**Exercise prompt**
With the pictures set aside, reproduce each entry precisely as it reads.

Saved data entries

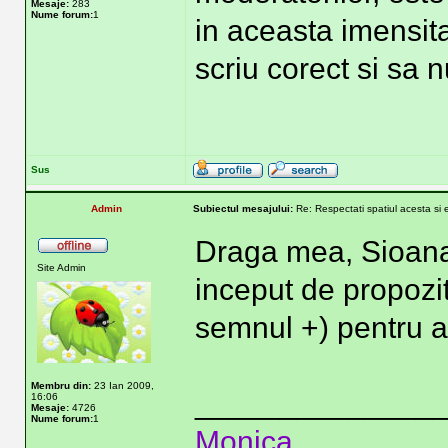
Mesaje:
283
Nume forum:
1
in aceasta imensita
scriu corect si sa n
Sus
Admin
Subiectul mesajului:
Re: Respectati spatiul acesta si 
Draga mea, Sioana, 
Site Admin
inceput de propozitie
semnul +) pentru a 
Membru din:
23 Ian 2009,
______________
16:06
Mesaje:
4726
Nume forum:
1
Monica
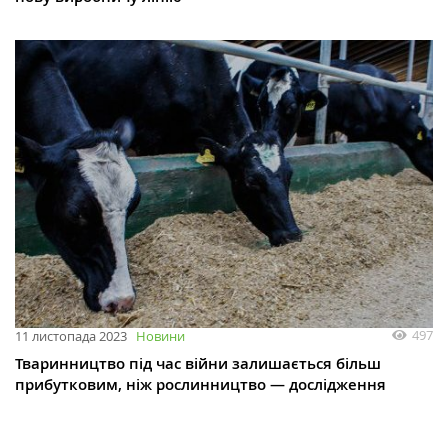
497
11 листопада 2023
Новини
Тваринництво під час війни залишається більш
прибутковим, ніж рослинництво — дослідження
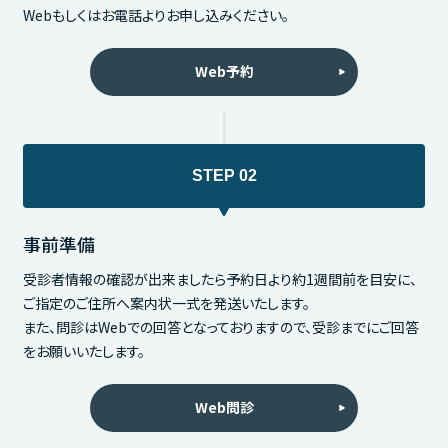
Webもしくはお電話よりお申し込みください。
Web予約
事前準備
受診者情報の確認が出来ましたら予約日より約1週間前を目安に、
ご指定のご住所へ案内状一式を発送いたします。
また、問診はWebでの回答となっておりますので、受診までにご回答
をお願いいたします。
Web問診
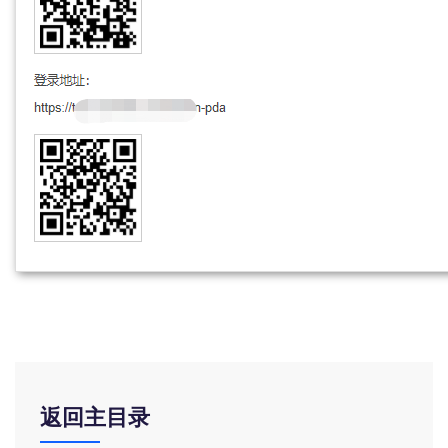
返回主目录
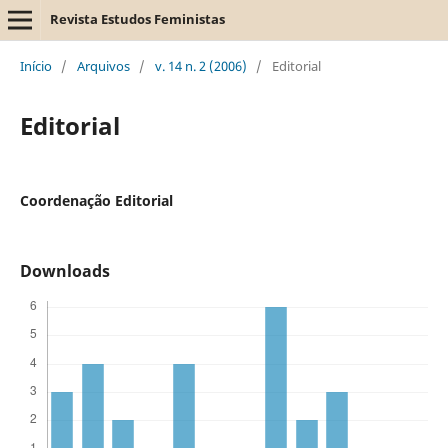
Revista Estudos Feministas
Início
/
Arquivos
/
v. 14 n. 2 (2006)
/
Editorial
Editorial
Coordenação Editorial
Downloads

**Response to this task**
Mesaje:
283
Nume forum:
1
in aceasta imensita
scriu corect si sa n
Sus
Admin
Subiectul mesajului:
Re: Respectati spatiul acesta si 
Draga mea, Sioana, 
Site Admin
inceput de propozitie
semnul +) pentru a 
Membru din:
23 Ian 2009,
______________
16:06
Mesaje:
4726
Nume forum:
1
Monica
497
11 листопада 2023
Новини
Тваринництво під час війни залишається більш
прибутковим, ніж рослинництво — дослідження
Webもしくはお電話よりお申し込みください。
Web予約
事前準備
受診者情報の確認が出来ましたら予約日より約1週間前を目安に、
ご指定のご住所へ案内状一式を発送いたします。
また、問診はWebでの回答となっておりますので、受診までにご回答
をお願いいたします。
Web問診
返回主目录
Revista Estudos Feministas
Início
/
Arquivos
/
v. 14 n. 2 (2006)
/
Editorial
Editorial
Coordenação Editorial
Downloads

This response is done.